Still under debate about it, but sure looks like it:

https://www.newscientist.com/article/2187639-exclusive-controversial-skeleton-may-be-a-...

"More than twenty years after it was first discovered, an analysis of a remarkable skeleton discovered in South Africa has finally been published – and the specimen suggests we may need to add a new species to the family tree of early human ancestors.

"The analysis also found evidence that the species was evolving to become better at striding on two legs, helping us to understand when our lineage first became bipedal.

"The specimen, nicknamed “Little Foot”, is a type of Australopithecus, the group of hominins to which the famous fossil “Lucy” belonged. Lucy’s species is called A. afarensis, but we know of several other species of these human-like primates living in Africa around 2 million years ago, including A. africanus.

***
"The Little Foot fossil came to light in the 1990s. Ronald Clarke of the University of the Witwatersrand in Johannesburg, South Africa was asked to go through a collection of bones from Sterkfontein Cave in South Africa. In 1994 he found that four foot bones, thought to belong to monkeys, actually resembled existing fossils belonging to the Australopithecus group.

"The foot bones were quite small, prompting Clarke’s now-deceased colleague Phillip Tobias to dub them “Little Foot”, in reference to the Bigfoot hominin that some believe roams North America.

"In 1997, Clarke and two colleagues found more of the skeleton encased in rock within the same cave. He began excavating it, a process that continued for over a decade. Because the fossilised bone flaked easily, Clarke chose to painstakingly remove the bones from the rock using only an air scribe – a tool that shoots out a thin jet of pressurised air.

***

"The result is a virtually complete skeleton that promises to tell us much about early human-like primates.

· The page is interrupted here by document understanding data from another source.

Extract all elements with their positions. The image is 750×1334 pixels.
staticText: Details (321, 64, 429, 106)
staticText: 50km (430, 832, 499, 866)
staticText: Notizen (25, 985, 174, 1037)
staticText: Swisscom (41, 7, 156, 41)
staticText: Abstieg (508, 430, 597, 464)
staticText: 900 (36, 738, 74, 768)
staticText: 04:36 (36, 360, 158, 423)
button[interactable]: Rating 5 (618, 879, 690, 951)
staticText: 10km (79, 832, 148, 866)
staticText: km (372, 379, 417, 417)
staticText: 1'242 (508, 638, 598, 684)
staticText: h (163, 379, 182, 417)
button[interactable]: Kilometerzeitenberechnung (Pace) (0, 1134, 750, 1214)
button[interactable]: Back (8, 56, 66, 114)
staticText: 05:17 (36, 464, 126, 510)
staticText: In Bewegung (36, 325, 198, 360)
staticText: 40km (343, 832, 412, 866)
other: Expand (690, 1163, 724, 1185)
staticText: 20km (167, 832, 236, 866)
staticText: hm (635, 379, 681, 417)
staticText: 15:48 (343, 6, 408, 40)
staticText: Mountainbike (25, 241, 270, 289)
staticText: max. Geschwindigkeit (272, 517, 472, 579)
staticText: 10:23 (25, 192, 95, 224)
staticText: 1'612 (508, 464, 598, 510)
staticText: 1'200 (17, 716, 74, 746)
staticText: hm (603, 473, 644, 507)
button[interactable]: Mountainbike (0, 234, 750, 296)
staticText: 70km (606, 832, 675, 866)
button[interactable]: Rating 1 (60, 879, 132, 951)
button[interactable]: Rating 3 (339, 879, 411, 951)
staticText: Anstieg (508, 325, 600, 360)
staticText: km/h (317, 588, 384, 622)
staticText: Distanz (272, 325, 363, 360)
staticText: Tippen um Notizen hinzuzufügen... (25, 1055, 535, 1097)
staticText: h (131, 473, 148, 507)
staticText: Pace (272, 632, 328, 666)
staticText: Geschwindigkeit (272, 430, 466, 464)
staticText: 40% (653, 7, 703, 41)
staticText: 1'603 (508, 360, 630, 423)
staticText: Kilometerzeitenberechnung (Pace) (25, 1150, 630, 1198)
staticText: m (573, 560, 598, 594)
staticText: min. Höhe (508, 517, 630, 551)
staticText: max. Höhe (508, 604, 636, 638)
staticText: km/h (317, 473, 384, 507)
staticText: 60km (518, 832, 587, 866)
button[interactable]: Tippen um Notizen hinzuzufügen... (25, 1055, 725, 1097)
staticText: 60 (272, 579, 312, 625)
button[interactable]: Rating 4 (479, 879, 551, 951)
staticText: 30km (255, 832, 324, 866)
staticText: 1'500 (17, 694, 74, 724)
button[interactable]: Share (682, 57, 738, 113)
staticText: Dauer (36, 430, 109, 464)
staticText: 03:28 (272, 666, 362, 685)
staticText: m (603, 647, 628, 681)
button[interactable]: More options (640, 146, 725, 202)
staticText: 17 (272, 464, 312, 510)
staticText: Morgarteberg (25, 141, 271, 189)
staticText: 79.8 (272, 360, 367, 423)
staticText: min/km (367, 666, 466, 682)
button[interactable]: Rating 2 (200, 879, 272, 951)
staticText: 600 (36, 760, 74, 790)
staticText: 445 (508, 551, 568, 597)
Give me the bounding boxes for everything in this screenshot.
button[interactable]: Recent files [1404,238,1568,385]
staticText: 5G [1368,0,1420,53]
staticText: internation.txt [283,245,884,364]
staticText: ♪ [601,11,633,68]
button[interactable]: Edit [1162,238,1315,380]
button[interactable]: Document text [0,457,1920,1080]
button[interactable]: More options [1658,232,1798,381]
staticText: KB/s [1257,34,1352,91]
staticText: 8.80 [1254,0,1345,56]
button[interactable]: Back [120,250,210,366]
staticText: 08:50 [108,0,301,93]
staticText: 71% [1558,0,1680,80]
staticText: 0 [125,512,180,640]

A flurry of initial studies, published at last, reveal that Little Foot was an elderly female, about 130 centimetres in height.

"According to a study led by Travis Pickering of the University of Wisconsin-Madison, Little Foot had an arm injury. He suspects she fell onto an outstretched hand during her youth, and that the resulting injury troubled her throughout her life.

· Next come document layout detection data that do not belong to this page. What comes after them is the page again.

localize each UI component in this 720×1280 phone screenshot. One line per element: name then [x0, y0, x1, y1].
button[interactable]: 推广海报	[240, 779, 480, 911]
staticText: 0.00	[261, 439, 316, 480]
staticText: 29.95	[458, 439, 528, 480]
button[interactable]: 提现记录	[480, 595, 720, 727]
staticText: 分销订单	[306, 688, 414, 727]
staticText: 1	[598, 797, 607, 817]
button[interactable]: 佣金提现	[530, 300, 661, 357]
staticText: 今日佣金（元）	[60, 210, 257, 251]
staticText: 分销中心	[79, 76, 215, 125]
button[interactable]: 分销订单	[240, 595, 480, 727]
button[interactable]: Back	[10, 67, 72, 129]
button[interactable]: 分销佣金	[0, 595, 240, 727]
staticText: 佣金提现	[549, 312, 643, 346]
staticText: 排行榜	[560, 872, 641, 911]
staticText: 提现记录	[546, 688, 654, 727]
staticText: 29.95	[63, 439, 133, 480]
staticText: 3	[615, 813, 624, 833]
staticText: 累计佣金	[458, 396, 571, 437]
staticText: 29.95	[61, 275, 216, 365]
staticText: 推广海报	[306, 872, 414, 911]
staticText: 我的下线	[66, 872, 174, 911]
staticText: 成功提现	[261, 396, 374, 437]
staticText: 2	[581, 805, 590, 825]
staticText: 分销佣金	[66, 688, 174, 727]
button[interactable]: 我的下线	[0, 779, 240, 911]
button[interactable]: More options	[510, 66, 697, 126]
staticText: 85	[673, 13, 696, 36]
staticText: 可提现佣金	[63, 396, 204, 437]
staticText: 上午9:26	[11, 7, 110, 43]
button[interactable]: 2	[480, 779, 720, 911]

"Robin Crompton of the University of Liverpool, UK and his colleagues have analysed how she would have walked. He says it is the first fossil of this age ever to have been discovered with its limbs fully intact.

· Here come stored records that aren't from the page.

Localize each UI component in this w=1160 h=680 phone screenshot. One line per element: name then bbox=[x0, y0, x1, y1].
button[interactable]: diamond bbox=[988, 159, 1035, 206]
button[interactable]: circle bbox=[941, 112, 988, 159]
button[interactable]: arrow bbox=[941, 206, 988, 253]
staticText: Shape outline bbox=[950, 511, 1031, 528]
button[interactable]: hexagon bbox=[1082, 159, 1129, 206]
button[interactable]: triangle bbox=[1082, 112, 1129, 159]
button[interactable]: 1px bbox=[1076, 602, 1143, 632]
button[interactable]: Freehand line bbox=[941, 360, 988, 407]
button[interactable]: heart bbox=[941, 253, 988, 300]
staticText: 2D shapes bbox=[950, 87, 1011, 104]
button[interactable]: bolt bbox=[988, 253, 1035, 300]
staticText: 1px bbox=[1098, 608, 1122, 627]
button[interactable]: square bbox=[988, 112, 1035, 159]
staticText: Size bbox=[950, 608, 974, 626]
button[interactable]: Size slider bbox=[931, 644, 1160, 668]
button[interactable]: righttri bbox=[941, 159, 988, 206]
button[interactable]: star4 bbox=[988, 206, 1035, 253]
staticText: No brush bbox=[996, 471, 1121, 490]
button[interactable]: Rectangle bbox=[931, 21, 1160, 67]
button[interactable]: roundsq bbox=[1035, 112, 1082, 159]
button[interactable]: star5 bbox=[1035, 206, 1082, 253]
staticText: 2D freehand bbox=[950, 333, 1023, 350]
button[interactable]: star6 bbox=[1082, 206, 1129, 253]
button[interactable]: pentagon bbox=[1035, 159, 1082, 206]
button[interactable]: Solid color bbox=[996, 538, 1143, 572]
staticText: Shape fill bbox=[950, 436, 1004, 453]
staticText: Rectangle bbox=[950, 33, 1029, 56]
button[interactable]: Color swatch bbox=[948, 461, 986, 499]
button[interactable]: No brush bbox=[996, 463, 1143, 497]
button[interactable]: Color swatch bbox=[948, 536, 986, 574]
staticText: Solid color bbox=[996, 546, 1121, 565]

“'This hominin had longer lower limbs than upper limbs, like ourselves,” says Crompton. This is an interesting finding, as the slightly older hominin Ardipithecus, which came before Australopithecus, had longer arms than legs – more like great apes do. “That means it was being selected for stride length in bipedalism,” says Crompton.

"Little Foot would not have been as good at carrying objects as we are. However, she would have been better at climbing trees than modern humans.

"That would have suited her home: a mix of tropical rainforest, broken woodland and grassland, through which she roamed widely.

A further paper examines the deposits in which Little Foot was encased and concludes that the fossil is 3.67 million years old, more than a million years older than previously thought. (my bold)

"Clarke has argued for over a decade that Little Foot does not belong to any of the known Australopithecus species, and should be named a new species in its own right. He favours calling it A. prometheus.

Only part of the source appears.